Visiting Veterinarian : What if?
For several weeks Ketch, a cocker spaniel, had a small patch of thickened skin on her neck. Right around Christmas, the lesion began increasing in size. When it ruptured, her owner brought Ketch in for me to take a peek. The area in question was red, relatively flat but firm, with a central open sore discharging a little fluid. "She's running a low-grade fever," I said. "Could be infection or an allergic reaction to something like a spider bite." I paused. "Or it could be a tumor. We would need a biopsy to know for sure."

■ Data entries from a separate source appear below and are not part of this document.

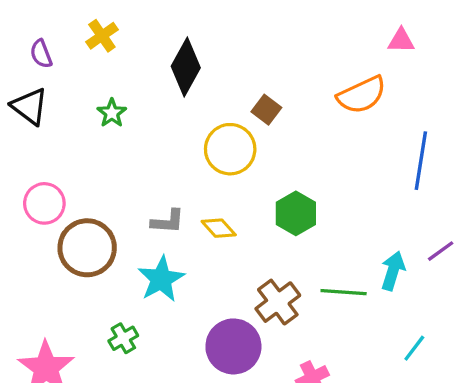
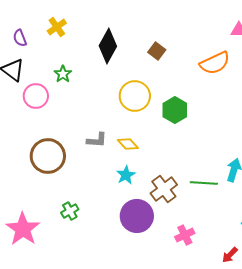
brown square: (266, 110) -> (157, 51), moved
pink circle: (44, 203) -> (36, 96), moved
green hexagon: (296, 213) -> (175, 110), moved
cyan star: (161, 279) -> (126, 175), moved, size x0.7

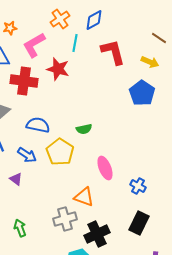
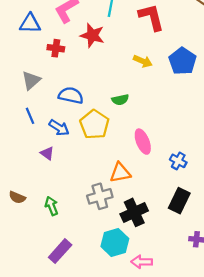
yellow arrow: (150, 62) -> (143, 61), moved
red cross: (24, 81) -> (56, 48), size x0.6
orange triangle: (84, 197) -> (120, 173), turned -30

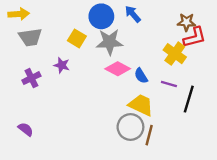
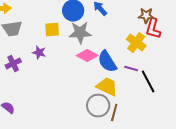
red L-shape: (195, 37) -> (153, 29), turned 120
yellow square: (77, 38) -> (52, 30), turned -35
blue semicircle: (141, 76) -> (107, 62), size x1.6
black line: (189, 99) -> (148, 82), turned -45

Her owner hesitated. "Ketch is almost 14. I don't want to put her through a lot." We agreed to treat the lesion empirically, and consider further diagnostics if it didn't resolve.
Two months later, the surface sore had healed, but what had been a small, flat lesion was now a very large, irregular mass. "It's probably cancerous," I said, sighing. The location could make surgery difficult, with all the blood vessels and nerves that run close to the neck's surface. On the other hand, the lump felt well circumscribed and not attached to the underlying structures. "We could remove it surgically," I offered. "Either here or by referral to a specialist."
Ketch's owner hesitated. What was the long-term prognosis? Would she also need chemotherapy or radiation? Did that make sense considering Ketch's age?
"For some types of cancer, surgery can be curative," I continued. "But it makes sense to gather more information before proceeding." I suggested getting a small biopsy using a local anesthetic. With a definitive diagnosis, we could make an informed decision about our next steps. It was Tuesday. I had a light schedule. "We could take the sample today," I offered. "The sooner we get an answer, the better."
"I need to go away in a few days," the owner responded. "Will that be a problem?" I assured her complications were rare as I walked her to the door.
Once Mom had left, I prepped the lump and injected a local anesthetic. I made a tiny nick with a scalpel, then inserted a Tru-Cut Needle into the mass. Unlike a "fine needle aspirate," which sucks a few cells out via hypodermic needle, the Tru-Cut Needle actually cuts a little tissue core, preserving the architecture. These biopsies are much more accurate than aspirates.
My first attempt yielded nothing but blood. "Hmmm, pretty vascular," I muttered and tried again. My third attempt yielded a decent sample. A drop of blood bubbled from the incision. I applied pressure. Blood continued to well up slowly. I packed the area with special hemostatic surgical material. No more bleeding. One suture and we were done. Ketch stayed the rest of the day for observation. I released her as we closed for the evening, her tail wagging happily. I was in a good mood, too - happy we had moved promptly toward definitive diagnosis - and happy tomorrow was my day off. My 11-year-old and I were taking an early morning ferry for a long-awaited mother-daughter outing.
Our Wednesday trip was a huge success. We went to Build-A-Bear, bought new clothes, ate Chinese food. My daughter actually talked to me. We took a late boat home.
The next morning, I awoke early and went into the office, as I often do, to organize my day. A fax from the night before sat in the machine. I read the report, sitting down slowly in dismay. Ketch had been fine all night Tuesday but on Wednesday morning had started to bleed again - a lot. The veterinarian on emergency call ran tests and treated her with fluids, medications, and bandages. Ketch began having seizures. It was suggested she go immediately to a 24-hour emergency facility with an ICU and specialists on staff, but in keeping with her earlier decision not to pursue "heroics," Ketch's mom opted to take her dog home for the night and hope for the best. I glanced at the clock as I finished reading - not yet 7 am. I decided to wait a few hours before calling for an update.